The Sultan is a slender slim-looking youth of nineteen years of age, and looks pale, languid, and blase.  His features are agreeable, and his eyes fine.  If he had not abandoned himself at so early an age to all the pleasures of the senses, he would, no doubt, have grown up a stalwart man.  He wore a long cape of dark-blue cloth; and a high fez-cap, with a heron’s plume and a diamond clasp, decked his head.  The greeting of the people, and the Sultan’s mode of acknowledging it, is exactly as at Vienna, except that here the people at intervals raise a low cry of welcome.
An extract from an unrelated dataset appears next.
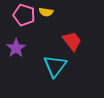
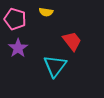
pink pentagon: moved 9 px left, 4 px down
purple star: moved 2 px right
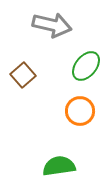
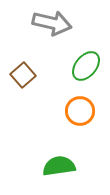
gray arrow: moved 2 px up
As soon as the Sultan had entered the temple, all flocked in.  The men and the Franks (the latter without distinction of sex) sit or stand in the body of the temple.  The Turkish women sit in galleries, behind such close wire gratings that they are completely hidden.  The temple, or more properly the hall, is of inconsiderable size, and the spectators are only separated from the priests by a low railing.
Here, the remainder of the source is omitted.